Extracted page text data:
##############################

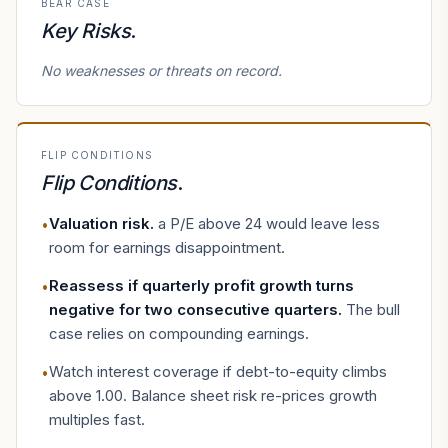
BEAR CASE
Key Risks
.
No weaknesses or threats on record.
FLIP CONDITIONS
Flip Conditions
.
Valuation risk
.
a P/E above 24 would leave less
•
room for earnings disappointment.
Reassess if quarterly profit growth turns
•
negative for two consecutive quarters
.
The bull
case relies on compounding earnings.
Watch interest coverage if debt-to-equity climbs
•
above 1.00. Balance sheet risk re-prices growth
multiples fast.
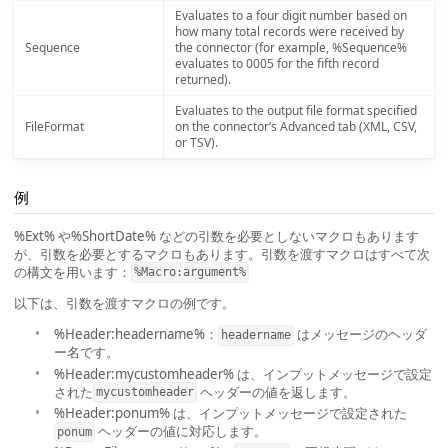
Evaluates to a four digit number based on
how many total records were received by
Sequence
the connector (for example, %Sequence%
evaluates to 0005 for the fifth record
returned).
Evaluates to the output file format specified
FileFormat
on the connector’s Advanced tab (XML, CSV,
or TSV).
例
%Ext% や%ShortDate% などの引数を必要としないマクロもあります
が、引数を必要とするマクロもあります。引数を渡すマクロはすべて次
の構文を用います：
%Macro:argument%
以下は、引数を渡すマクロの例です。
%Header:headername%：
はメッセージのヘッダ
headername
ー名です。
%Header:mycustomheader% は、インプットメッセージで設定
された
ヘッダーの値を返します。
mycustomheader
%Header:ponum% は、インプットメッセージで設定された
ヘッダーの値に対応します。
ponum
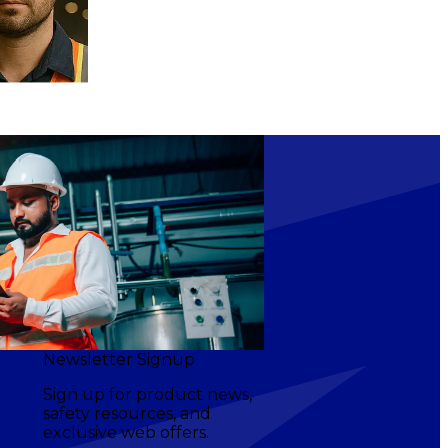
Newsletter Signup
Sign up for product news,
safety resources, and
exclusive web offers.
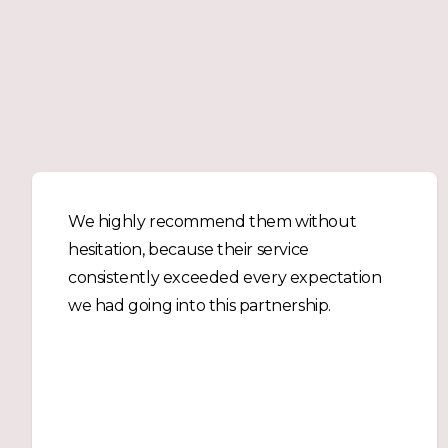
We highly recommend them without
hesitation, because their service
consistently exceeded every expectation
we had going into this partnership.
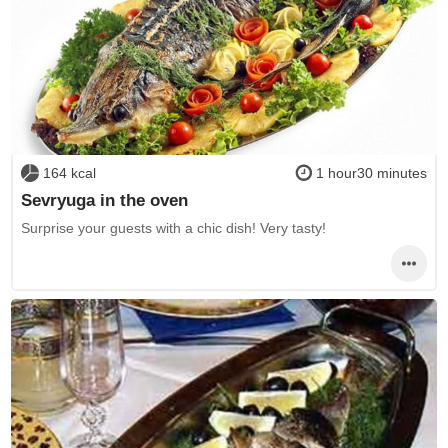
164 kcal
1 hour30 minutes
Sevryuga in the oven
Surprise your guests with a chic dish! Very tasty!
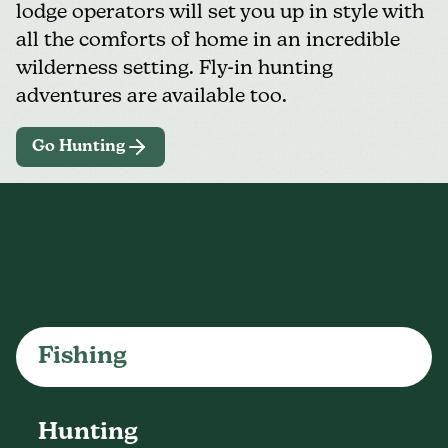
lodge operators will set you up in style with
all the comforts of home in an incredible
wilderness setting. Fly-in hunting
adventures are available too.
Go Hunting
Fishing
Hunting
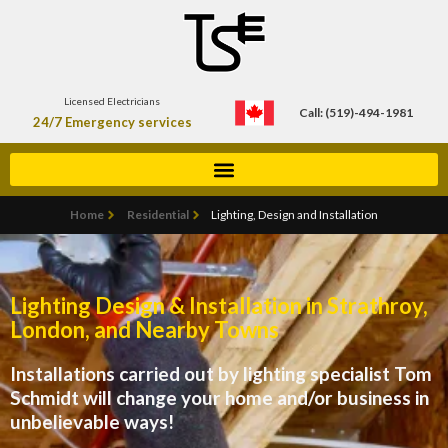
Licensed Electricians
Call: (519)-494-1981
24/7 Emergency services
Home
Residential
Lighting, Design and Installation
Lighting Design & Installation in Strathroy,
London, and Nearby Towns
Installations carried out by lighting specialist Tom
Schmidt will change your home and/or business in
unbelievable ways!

##############################

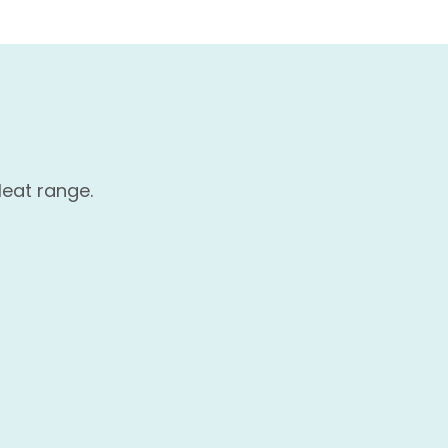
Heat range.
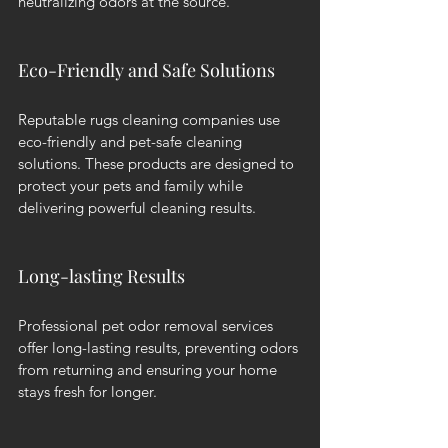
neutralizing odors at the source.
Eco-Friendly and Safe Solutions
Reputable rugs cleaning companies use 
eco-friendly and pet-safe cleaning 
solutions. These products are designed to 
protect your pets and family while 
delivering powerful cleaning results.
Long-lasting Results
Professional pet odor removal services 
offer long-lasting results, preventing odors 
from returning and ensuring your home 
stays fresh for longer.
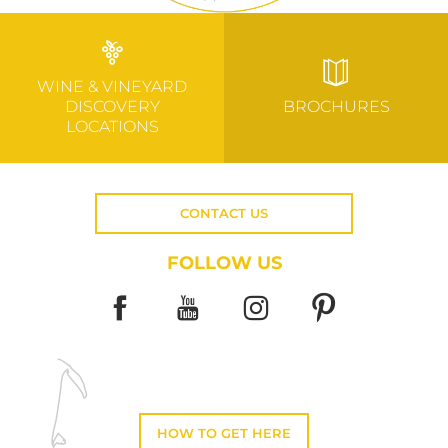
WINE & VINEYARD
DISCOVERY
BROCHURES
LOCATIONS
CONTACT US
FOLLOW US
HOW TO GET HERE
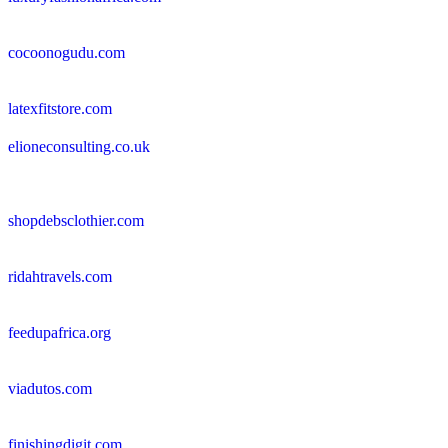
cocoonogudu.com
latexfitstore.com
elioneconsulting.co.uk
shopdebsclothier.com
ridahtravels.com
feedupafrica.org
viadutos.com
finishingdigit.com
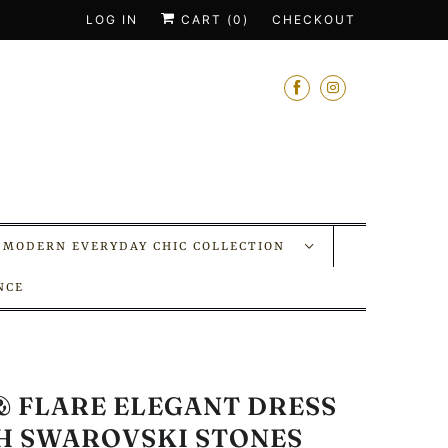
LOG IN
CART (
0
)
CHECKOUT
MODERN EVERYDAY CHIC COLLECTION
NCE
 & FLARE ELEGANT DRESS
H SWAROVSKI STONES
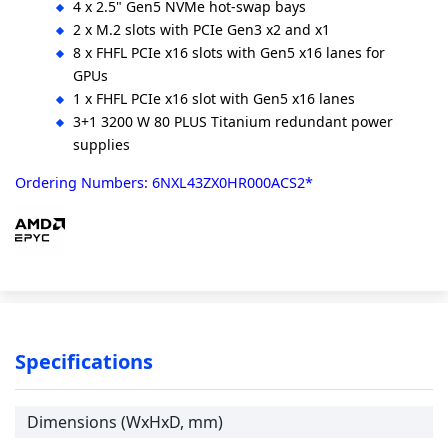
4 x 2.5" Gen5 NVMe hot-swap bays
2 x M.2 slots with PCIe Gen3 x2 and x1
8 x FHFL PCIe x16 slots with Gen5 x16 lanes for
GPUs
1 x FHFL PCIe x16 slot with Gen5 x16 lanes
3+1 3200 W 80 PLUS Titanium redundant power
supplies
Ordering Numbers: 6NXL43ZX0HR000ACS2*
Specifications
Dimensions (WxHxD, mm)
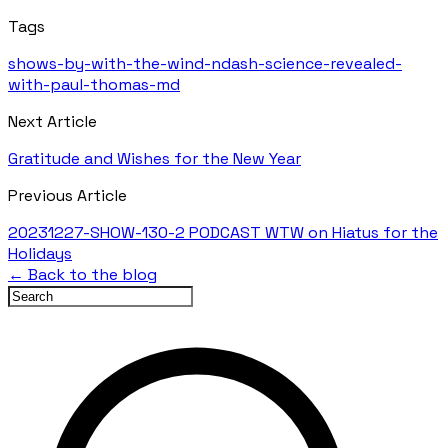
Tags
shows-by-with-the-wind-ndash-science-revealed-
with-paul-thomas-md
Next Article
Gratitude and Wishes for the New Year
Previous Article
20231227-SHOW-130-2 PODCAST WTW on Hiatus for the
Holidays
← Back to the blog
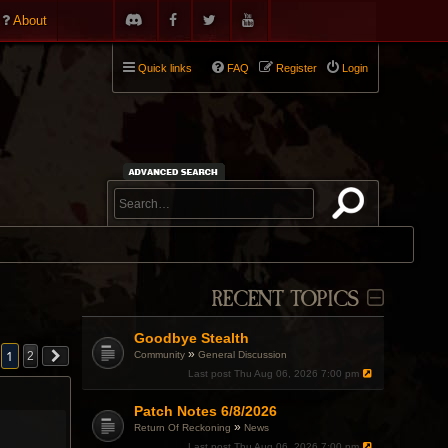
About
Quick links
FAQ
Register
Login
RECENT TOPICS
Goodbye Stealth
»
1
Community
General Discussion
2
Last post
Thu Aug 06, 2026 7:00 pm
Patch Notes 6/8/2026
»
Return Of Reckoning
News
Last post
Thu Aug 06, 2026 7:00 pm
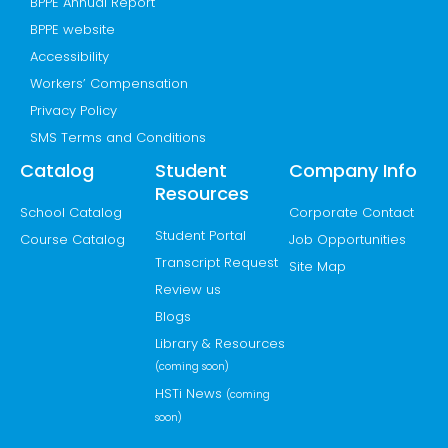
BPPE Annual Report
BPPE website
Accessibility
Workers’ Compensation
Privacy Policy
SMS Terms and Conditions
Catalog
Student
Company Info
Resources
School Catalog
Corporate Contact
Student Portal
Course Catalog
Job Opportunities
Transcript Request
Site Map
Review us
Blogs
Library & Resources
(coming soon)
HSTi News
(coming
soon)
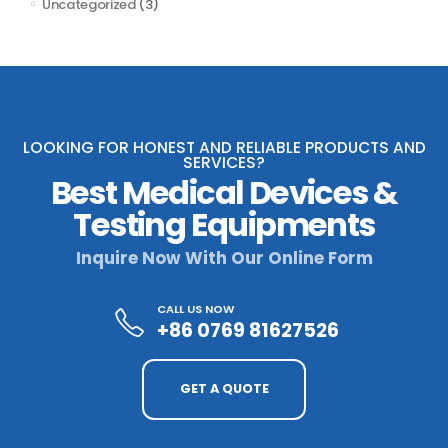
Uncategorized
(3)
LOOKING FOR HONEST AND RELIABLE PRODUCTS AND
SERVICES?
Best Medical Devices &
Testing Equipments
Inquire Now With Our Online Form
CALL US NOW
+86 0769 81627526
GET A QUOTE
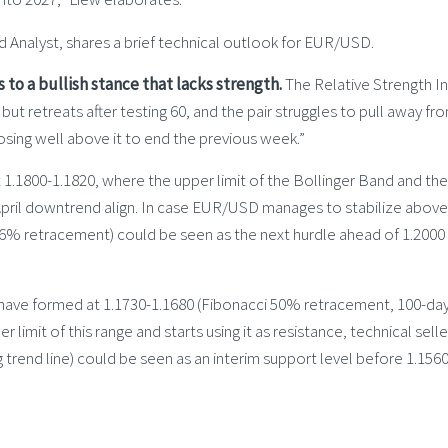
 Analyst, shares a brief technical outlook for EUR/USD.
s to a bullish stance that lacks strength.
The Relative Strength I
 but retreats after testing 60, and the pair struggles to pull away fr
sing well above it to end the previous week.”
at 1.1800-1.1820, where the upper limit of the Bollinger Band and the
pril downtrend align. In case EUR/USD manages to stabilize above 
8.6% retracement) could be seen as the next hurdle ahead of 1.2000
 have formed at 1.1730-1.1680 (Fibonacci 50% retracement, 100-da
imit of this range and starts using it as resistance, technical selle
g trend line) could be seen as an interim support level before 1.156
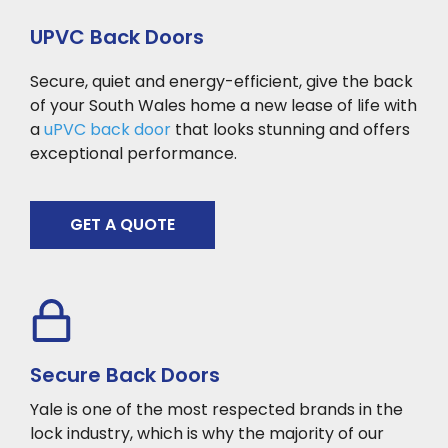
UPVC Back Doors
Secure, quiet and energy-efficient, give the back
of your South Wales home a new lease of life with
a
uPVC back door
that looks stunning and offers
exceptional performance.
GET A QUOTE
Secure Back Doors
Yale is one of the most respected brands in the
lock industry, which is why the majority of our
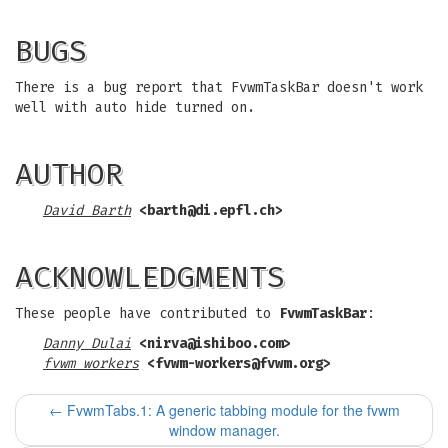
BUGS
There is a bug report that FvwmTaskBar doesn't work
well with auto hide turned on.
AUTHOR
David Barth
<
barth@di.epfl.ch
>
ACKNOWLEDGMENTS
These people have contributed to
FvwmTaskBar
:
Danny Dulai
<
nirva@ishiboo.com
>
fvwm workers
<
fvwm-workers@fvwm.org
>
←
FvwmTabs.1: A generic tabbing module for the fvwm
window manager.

##############################

[What you are asked to do]: Lines from the one above containing "Secure Back Doors" down to the one containing "window manager." should be transcribed exactly, with both ends kept and no pictures.

[Expected output]:
Secure Back Doors
Yale is one of the most respected brands in the
lock industry, which is why the majority of our
BUGS
There is a bug report that FvwmTaskBar doesn't work
well with auto hide turned on.
AUTHOR
David Barth
<
barth@di.epfl.ch
>
ACKNOWLEDGMENTS
These people have contributed to
FvwmTaskBar
:
Danny Dulai
<
nirva@ishiboo.com
>
fvwm workers
<
fvwm-workers@fvwm.org
>
←
FvwmTabs.1: A generic tabbing module for the fvwm
window manager.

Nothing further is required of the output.